KOCHI: As another World No Tobacco Day falls on Wednesday, a study conducted by the Regional Cancer Centre, Thiruvananthapuram, in association with National Service Scheme (NSS) among school students reveals that 29.6 per cent of them use tobacco products, all of which are boys while no girl belongs to the group. The study was carried out among 5,678 students in 15 selected higher secondary schools in Karunagappally in Kollam district. A total of 2,567 boys and 3,111 girls were covered under the study which was conducted in last October and November. Of this, 760 students were found to be using tobacco products. Out of this 308 boys used more than one tobacco product. Majority of the students used cigarettes and pan masala.
In another revelation, the study led by RCC surgical oncology additional professor and Cochin Cancer Research Centre superintendent Dr P.G. Balagopal identified that 253 boys among them consumed liquor. A total of 1,819 students covered by the survey said that those in the family used tobacco or tobacco products while 1,420 students said that elders in the family consumed liquor. Forty per cent started tobacco use as a hobby, 18 per cent said that elders in family and film stars prompted them while 12 per cent said that their zest to become campus heroes triggered it. A total of 2,347 students said that tobacco and its products were available near the schools while 1,064 students said that tobacco products were available in the school itself. Interestingly 5,382 students were aware of the harmful effects of tobacco use. Seventy percent of those who smoked did it while being in the company of others.

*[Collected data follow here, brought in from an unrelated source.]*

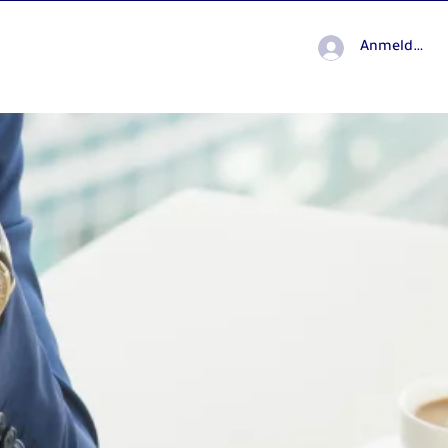
Anmelden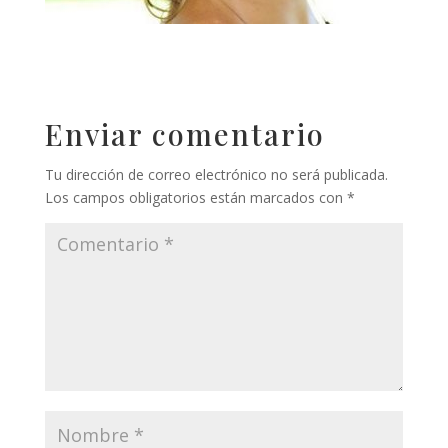
Enviar comentario
Tu dirección de correo electrónico no será publicada.
Los campos obligatorios están marcados con
*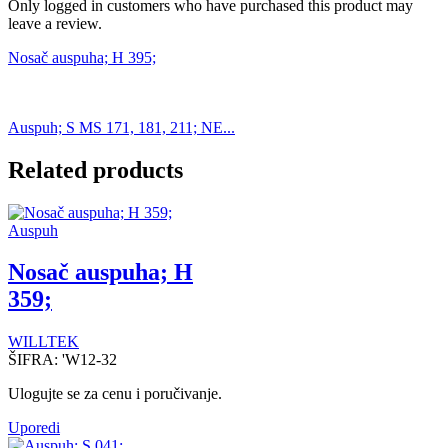
Only logged in customers who have purchased this product may
leave a review.
Nosač auspuha; H 395;
Auspuh; S MS 171, 181, 211; NE...
Related products
Auspuh
Nosač auspuha; H
359;
WILLTEK
ŠIFRA:
'W12-32
Ulogujte se za cenu i poručivanje.
Uporedi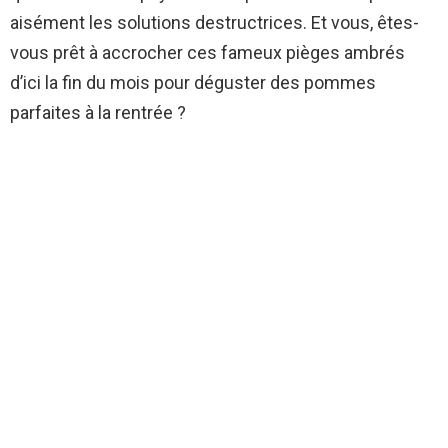
aisément les solutions destructrices. Et vous, êtes-
vous prêt à accrocher ces fameux pièges ambrés
d’ici la fin du mois pour déguster des pommes
parfaites à la rentrée ?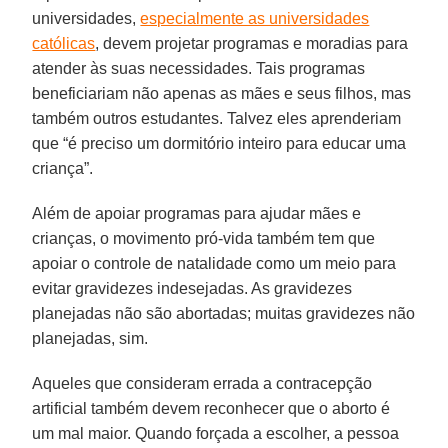
universidades,
especialmente as universidades
católicas
, devem projetar programas e moradias para
atender às suas necessidades. Tais programas
beneficiariam não apenas as mães e seus filhos, mas
também outros estudantes. Talvez eles aprenderiam
que “é preciso um dormitório inteiro para educar uma
criança”.
Além de apoiar programas para ajudar mães e
crianças, o movimento pró-vida também tem que
apoiar o controle de natalidade como um meio para
evitar gravidezes indesejadas. As gravidezes
planejadas não são abortadas; muitas gravidezes não
planejadas, sim.
Aqueles que consideram errada a contracepção
artificial também devem reconhecer que o aborto é
um mal maior. Quando forçada a escolher, a pessoa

RCC Community Oncology Department Associate Professor Dr R Jayakrishnan, Surgery Department Assistant Professor Dr Neby George also took part in the study aided by P Kesavadev Trust and directed by RCC Director Dr Paul Sebastian. At the school level NSS committee member M Mahesh Chandran led the survey. "Definitely the use of tobacco among the younger generation is on the rise. They get addicted at an early age without knowing its long term implication. Even oral cancers are seen nowadays in 20-year-olds also," said Dr Arun Warrier, medical oncologist, Aster Medcity here.